Une toponymie historique et onusienne

 

         On peut assurément préciser, et en particulier depuis 1967, que la Judée et la Samarie, incluses en 1947 dans le territoire du virtuel État arabe de la résolution 181, sont les noms qu’utilise Israël pour ce qui était devenu entre-temps, de 1949 à 1967, la Cisjordanie : par exemple, dans un article de janvier 1973, repris dans le Monde des 21-22 juillet 2002, Eric Rouleau mentionne « la Judée et la Samarie » et précise entre parenthèse que « les Israéliens appellent ainsi la Cisjordanie ».

        C’est en les définissant de bibliques, ou exclusivement bibliques, ou moins neutres que Cisjordanie, que l’écriture médiatique et militante ajoute une dimension palestinienne erronée.

         Dans Un mur en Palestine (2006), le journaliste René Backman estime en effet que « Cisjordanie » est un nom « politiquement “neutre” » (ses guillemets pour neutre) alors qu’est « très claire en revanche la référence biblique de la formule “Judée-Samarie” ». Cisjordanie serait « politiquement neutre », selon le rédacteur en chef au Nouvel Observateur, parce qu’il « apparaît dans les documents officiels internationaux » ; Judée-Samarie ne serait que « formule » parce que « présent à la fois dans les documents officiels du gouvernement israélien et dans le vocabulaire des colons ou de leurs partisans »[14].

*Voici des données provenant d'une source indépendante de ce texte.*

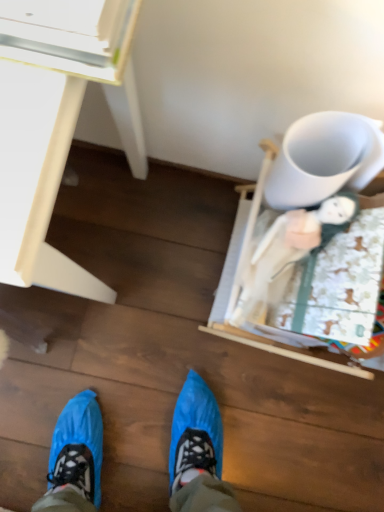 Question: From the image's perspective, is white glossy desk at upper left located beneath white matte mug at upper right?

Choices:
 (A) yes
 (B) no

Answer: (A)

Question: Can you confirm if white glossy desk at upper left is wider than white matte mug at upper right?

Choices:
 (A) yes
 (B) no

Answer: (A)

Question: Can you confirm if white glossy desk at upper left is taller than white matte mug at upper right?

Choices:
 (A) yes
 (B) no

Answer: (A)

Question: From the image's perspective, would you say white glossy desk at upper left is positioned over white matte mug at upper right?

Choices:
 (A) yes
 (B) no

Answer: (B)

Question: Is white glossy desk at upper left closer to the viewer compared to white matte mug at upper right?

Choices:
 (A) no
 (B) yes

Answer: (B)

Question: Is white glossy desk at upper left smaller than white matte mug at upper right?

Choices:
 (A) no
 (B) yes

Answer: (A)

Question: Does white matte mug at upper right have a lesser height compared to white glossy desk at upper left?

Choices:
 (A) yes
 (B) no

Answer: (A)

Question: Is white matte mug at upper right to the left of white glossy desk at upper left from the viewer's perspective?

Choices:
 (A) yes
 (B) no

Answer: (B)

Question: From the image's perspective, is white matte mug at upper right under white glossy desk at upper left?

Choices:
 (A) yes
 (B) no

Answer: (B)

Question: Is white matte mug at upper right positioned before white glossy desk at upper left?

Choices:
 (A) yes
 (B) no

Answer: (B)

Question: Does white matte mug at upper right have a lesser width compared to white glossy desk at upper left?

Choices:
 (A) no
 (B) yes

Answer: (B)

Question: Is white matte mug at upper right at the right side of white glossy desk at upper left?

Choices:
 (A) no
 (B) yes

Answer: (B)

Question: From the image's perspective, is white matte mug at upper right positioned above or below white glossy desk at upper left?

         Or, le contraire est aussi vrai si l’on remonte (à peine) aux textes des Nations unies de 1947 : les noms Judée et Samarie apparaissent dans les documents officiels internationaux (dont la résolution 181 répartissant les espaces entre les futurs État juif et État arabe) bien avant que ne soit inventée la formule « Cisjordanie », qui y apparaît en conséquence bien plus tard.

        Ce nom, présenté aussi par René Backman comme signifiant « Ouest du Jourdain, d’où l’équivalent anglais West Bank », signifie en réalité « en deçà du Jourdain » et s’oppose en miroir à « Transjordanie » (au-delà du Jourdain) sans considération des points cardinaux : le préfixe trans- ne signifie pas davantage Est que le préfixe cis- signifierait Ouest.

         Le caractère fictif de la formule « Cisjordanie » est observable dans son inversion possible selon qu’on voit ce territoire de Londres ou de Amman.

 

Le syndrome Est-Ouest

 

        Dans la perspective européenne de l’époque, suivant en cela la perception hébraïque, la Judée et la Samarie sont en deçà du Jourdain, Amman au-delà, d’où Transjordanie, Transjordan en anglais, une fois le Jordan traversé ; mais, dans la perspective de l’occupant hachémite de la Judée et de la Samarie durant les années 1949-1967, Amman est en deçà du Jourdain, la terre qu’il occupe est au-delà. À cet égard, « Cisjordanie » est un nom européen, occidental au sens propre. Vues d’Orient, en l’occurrence de Amman, la Judée et la Samarie ne peuvent être que transjordaniennes.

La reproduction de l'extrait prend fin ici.